As the classic college saying goes, mo' homework, mo' problems. But a few B.I.G. papers might be worth it to puff up the old transcript with an upcoming course offering at New York University's Clive Davis Institute of Recorded Music. The course, "Topics: Sean Combs & Urban Culture," as its title suggests, plans to explore the history of the multifaceted businessman/musician/actor/philanthropist/public icon Sean Combs, a.k.a. Puff Daddy, a.k.a. Diddy, a.k.a. Puff Daddy again.
The class falls under the curriculum heading "History and Criticism" at the music engineering school, which itself is part of NYU's Tisch School of the Arts. It will be worth two credits. The course catalogue notes:
Though sometimes not treated with seriousness he deserves, Combs has had a profound effect on global culture of the last twenty years. Through the success of his Bad Boy Records label, which distributed genre-defining artists like the Notorious B.I.G., Combs helped forever alter and change the sound and visuals of hip hop and R&B. Combs drew on Russell early business success to redefine the image of the hip-hop entrepreneur as aggressive, brash and full of self-assured swagger. He also helped redefine the concept of celebrity branded entertainment and he mainstreamed innovative marketing techniques (like street teams) in the music industry.

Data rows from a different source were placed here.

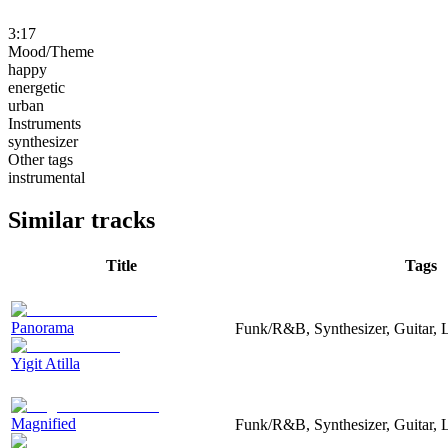
3:17
Mood/Theme
happy
energetic
urban
Instruments
synthesizer
Other tags
instrumental
Similar tracks
Title
Tags
Panorama
Funk/R&B, Synthesizer, Guitar,
Yigit Atilla
Magnified
Funk/R&B, Synthesizer, Guitar, 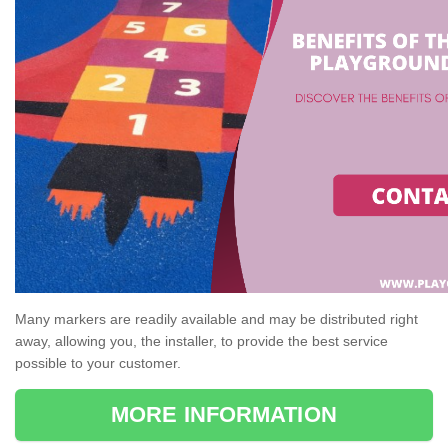
Many markers are readily available and may be distributed right
away, allowing you, the installer, to provide the best service
possible to your customer.
MORE INFORMATION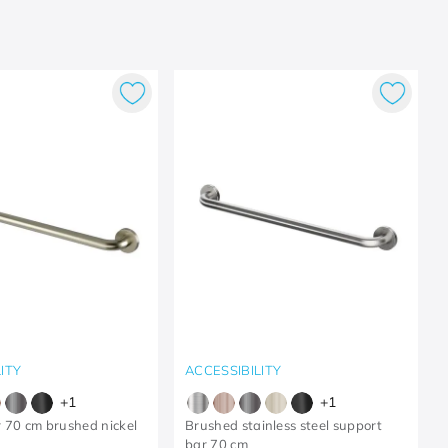
ITY
ACCESSIBILITY
+
1
+
1
 70 cm brushed nickel
Brushed stainless steel support
bar 70 cm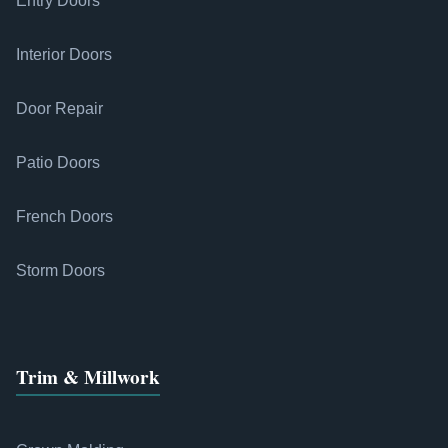
Entry Doors
Interior Doors
Door Repair
Patio Doors
French Doors
Storm Doors
Trim & Millwork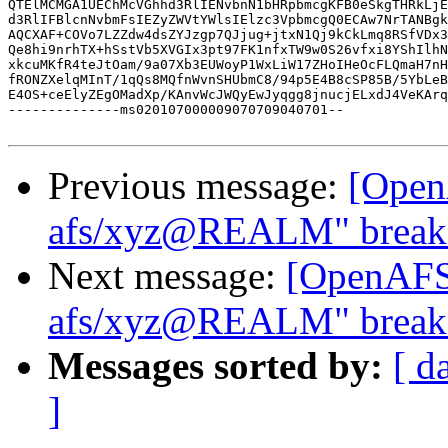
QTElMCMGA1UEChMcVGhhd3RlIENvbnN1bHRpbmcgKFB0eSkgTHRkLjE
d3RlIFBlcnNvbmFsIEZyZWVtYWlsIElzc3VpbmcgQ0ECAw7NrTANBgk
AQCXAF+COVo7LZZdw4dsZYJzgp7QJjug+jtxN1Qj9kCkLmq8RSfVDx3
Qe8hi9nrhTX+hSstVb5XVGIx3pt97FK1nfxTW9w0S26vfxi8YShIlhN
xkcuMKfR4teJtOam/9a07Xb3EUWoyP1WxLiW17ZHoIHeOcFLQmaH7nH
fRONZXelqMInT/1qQs8MQfnWvnSHUbmC8/94p5E4B8cSP85B/5YbLeB
E4OS+ceElyZEgOMadXp/KAnvWcJWQyEwJyqgg8jnucjELxdJ4VeKArq
--------------ms020107000009070709040701--

Previous message:
[Open
afs/xyz@REALM" breaks
Next message:
[OpenAFS]
afs/xyz@REALM" breaks
Messages sorted by:
[ d
]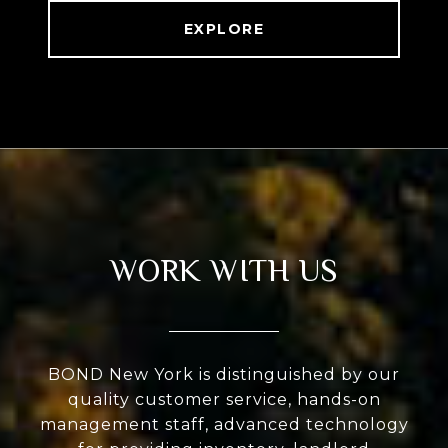
EXPLORE
WORK WITH US
BOND New York is distinguished by our
quality customer service, hands-on
management staff, advanced technology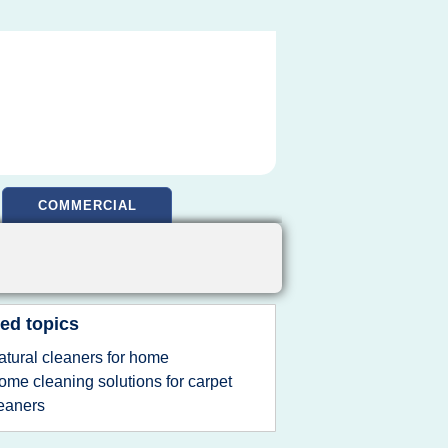
COMMERCIAL
ed topics
atural cleaners for home
ome cleaning solutions for carpet
eaners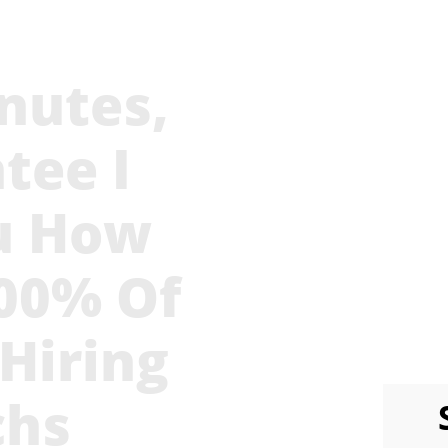
nutes,
Stop 
Escalat
tee I
Looking
u How
6 Months
Just As
100% Of
 Hiring
chs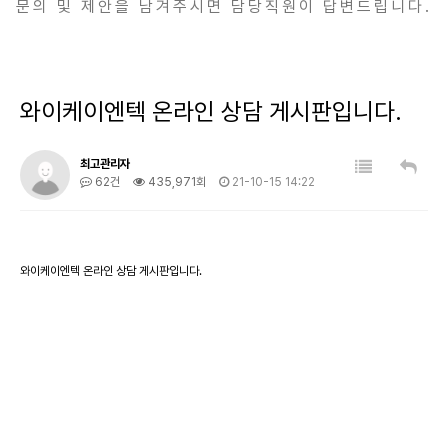
문의 및 제안을 남겨주시면 담당직원이 답변드립니다.
와이케이엔텍 온라인 상담 게시판입니다.
최고관리자
62건
435,971회
21-10-15 14:22
와이케이엔텍 온라인 상담 게시판입니다.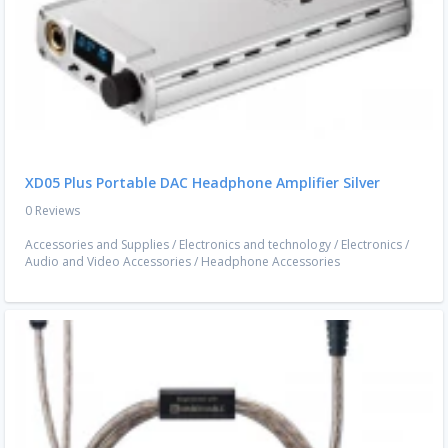
XD05 Plus Portable DAC Headphone Amplifier Silver
0 Reviews
Accessories and Supplies
/
Electronics and technology
/
Electronics
/
Audio and Video Accessories
/
Headphone Accessories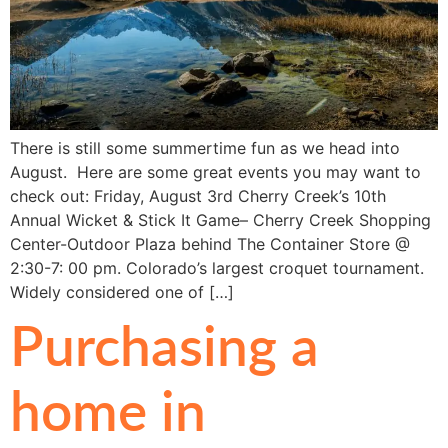
There is still some summertime fun as we head into
August. Here are some great events you may want to
check out: Friday, August 3rd Cherry Creek’s 10th
Annual Wicket & Stick It Game– Cherry Creek Shopping
Center-Outdoor Plaza behind The Container Store @
2:30-7: 00 pm. Colorado’s largest croquet tournament.
Widely considered one of […]
Purchasing a
home in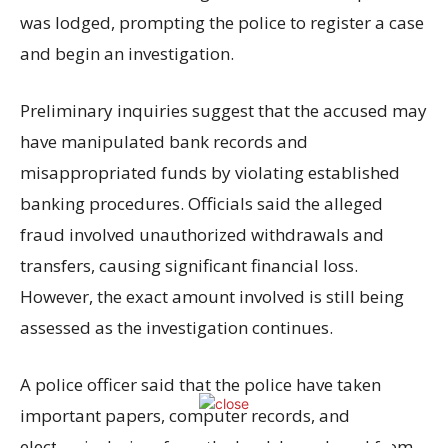
was lodged, prompting the police to register a case
and begin an investigation.
Preliminary inquiries suggest that the accused may
have manipulated bank records and
misappropriated funds by violating established
banking procedures. Officials said the alleged
fraud involved unauthorized withdrawals and
transfers, causing significant financial loss.
However, the exact amount involved is still being
assessed as the investigation continues.
A police officer said that the police have taken
important papers, computer records, and
electronic devices from the bank branch and from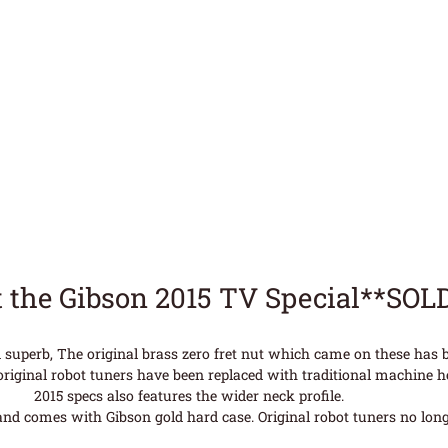
 the Gibson 2015 TV Special**SOL
 superb, The original brass zero fret nut which came on these has
original robot tuners have been replaced with traditional machine h
2015 specs also features the wider neck profile.
nd comes with Gibson gold hard case. Original robot tuners no longe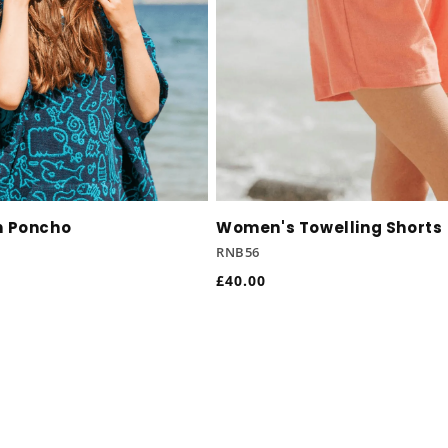
h Poncho
Women's Towelling Shorts
RNB56
Regular
£40.00
price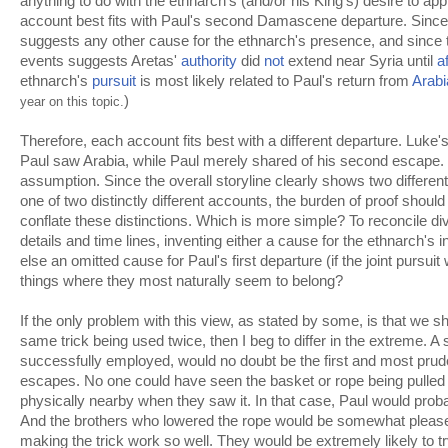
anything to do with the ethnarch's (and/or his King's) desire to ap
account best fits with Paul's second Damascene departure. Since
suggests any other cause for the ethnarch's presence, and since
events suggests Aretas'
authority
did
not
extend near Syria until
a
ethnarch's
pursuit
is most likely related to Paul's return from
Arabi
)
year on this topic.
Therefore, each account fits best with a different departure. Luk
Paul saw Arabia, while Paul merely shared of his second escape. 
assumption. Since the overall storyline clearly shows two different
one of two distinctly different accounts, the burden of proof should
conflate these distinctions. Which is more simple? To reconcile div
details and time lines, inventing either a cause for the ethnarch's i
else an omitted cause for Paul's first departure (if the joint pursui
things where they most naturally seem to belong?
If the only problem with this view, as stated by some, is that we s
same trick being used twice, then I beg to differ in the extreme. A
successfully employed, would no doubt be the first and most pruden
escapes. No one could have seen the basket or rope being pulled 
physically nearby when they saw it. In that case, Paul would pro
And the brothers who lowered the rope would be somewhat please
making the trick work so well. They would be extremely likely to try 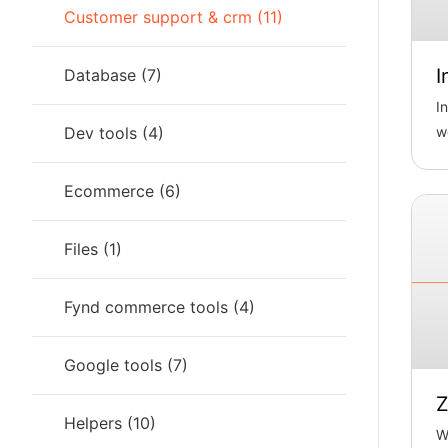
Customer support & crm
(
11
)
I
Database
(
7
)
I
Dev tools
(
4
)
w
c
ch
Ecommerce
(
6
)
Files
(
1
)
Fynd commerce tools
(
4
)
Google tools
(
7
)
Z
Helpers
(
10
)
Wi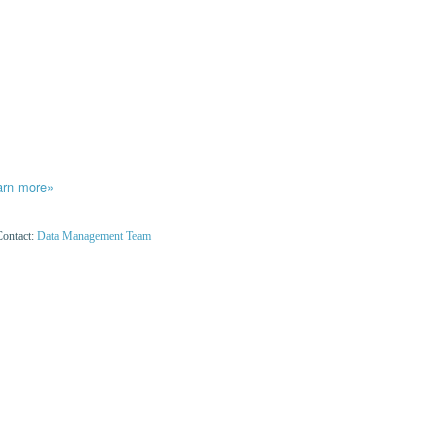
arn more»
Contact:
Data Management Team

This class will investigate the social and cultural and political changes of the 1990s and how Sean Combs was catapulted to success by those changes. Through critical readings, viewings and listening assignments, the brilliance, tragedy, strategy and serial entrepreneurship of Sean Combs will be interpreted, discussed and dissected.
The class is being taught by former Bad Boy Vice President of Marketing and Promotions Jayson Jackson, whose other roles have included serving as Director of Marketing for Urban Music for Elektra and helping to put together The Miseducation of Lauryn Hill. Given the insider perspective, this is basically like taking a class on the Declaration of Independence taught by Samuel Adams (the noted signer the beer is named after)—in both cases the syllabus is all about the Benjamins.